Los propios liberadores estaban aterrados y conmovidos de tanto azote. Umana cosa e aver compassione degli afflitti, escribe Boccaccio en su introducción del Decamerone, hablando de la terrible peste de Florencia de 1348. Pero los soldados aliados, especialmente los americanos, ante el mísero espectáculo de la peste de Nápoles, no tenían compasión solamente del infeliz pueblo napolitano; tenían compasión de sí mismos. Porque desde hacía ya algún tiempo se había infiltrado en su alma ingenua y buena la sospecha de que el terrible contagio estaba en su sonrisa honrada y tímida, en su mirada llena de humana simpatía, en sus afectuosas caricias. La peste estaba en su propia piedad, en su propio deseo de ayudar a aquel desventurado pueblo, de aliviar sus miserias, de socorrerlo en aquella tremenda desventura. El morbo estaba en su misma mano, tendida francamente a aquel pueblo vencido.

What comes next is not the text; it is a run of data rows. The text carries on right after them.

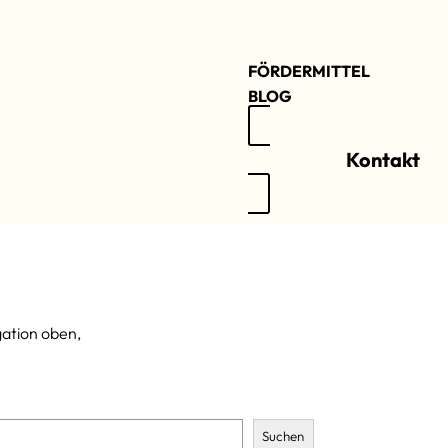
WÄRMERUECKGEWINN
FÖRDERMITTEL
BLOG
Kontakt
gation oben,
Suchen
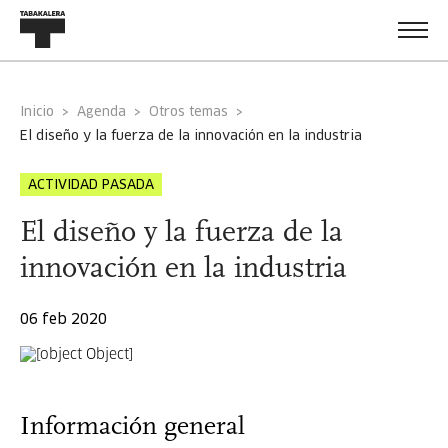
Inicio
Agenda
Otros temas
el diseño y la fuerza de la innovación en la industria
ACTIVIDAD PASADA
El diseño y la fuerza de la
innovación en la industria
06 feb 2020
Información general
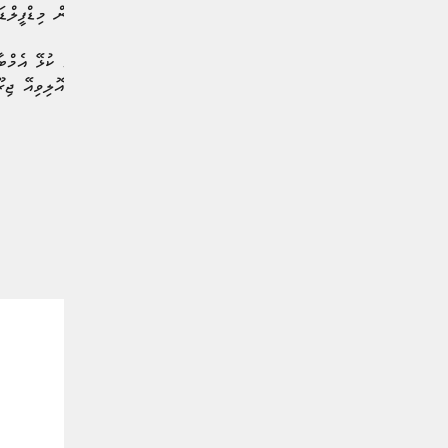
މި މެޗުގައި ފްރާންސްގެ ޒުވާން މިޑްފީލްޑަ
ގޯލެވެ.
#އެމްބާއްޕޭ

Quizás estuviese escrito que la libertad de Europa tenía que nacer, no de la liberación, sino de la peste. Quizás estuviese escrito que, como la liberación había nacido de los sufrimientos de la esclavitud y de la guerra, la libertad debiese nacer de nuevos y terribles sufrimientos, de la peste traída por la liberación. La libertad cuesta cara, mucho más cara que la esclavitud. Y no se paga con oro ni con sangre ni con los más nobles sacrificios, sino con la infamia, la prostitución, la traición, con toda la podredumbre y la abyección del alma humana.